Trades Fail – That’s Part Of Investing

Part of investing is failing trades. This is why decades ago when I was mentored we spent months studying repair and rescue strategies. Without a plan I was constantly looking at winning trades and then failing ones. It became evident immediately that winning trades take care of themselves, but failing trades damage my portfolio and take time and energy to recover from.

No stock goes up forever. But by using rescue or repair strategies that kept my trade profitable I found that not only my portfolio grew even if only slightly, but my outlook as an investor was stronger and I was better prepared for the next failure. Each year I found the number of failures grew less until eventually they rarely happened at all. Losing trades are part of investing and by having rescue strategies in place to deal with them I became a better investor. I learned how to stay profitable despite the outcome of the trade itself.
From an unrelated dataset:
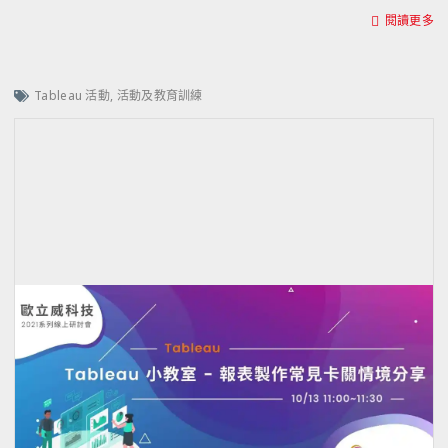
閱讀更多
Tableau 活動
,
活動及教育訓練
I short I found it is how you handle the failures that advises you whether you should be investing in risky assets or move to very conservative strategies such as T-Bills for 30 or 90 days. They pay next to nothing but they offer security of principal. Investing through stocks and options is definitely not for everyone.

If you find you learn from mistakes, do not repeat them, learn to plan and can protect and grow your portfolio in any environment then you are meant to be a do it yourself investor.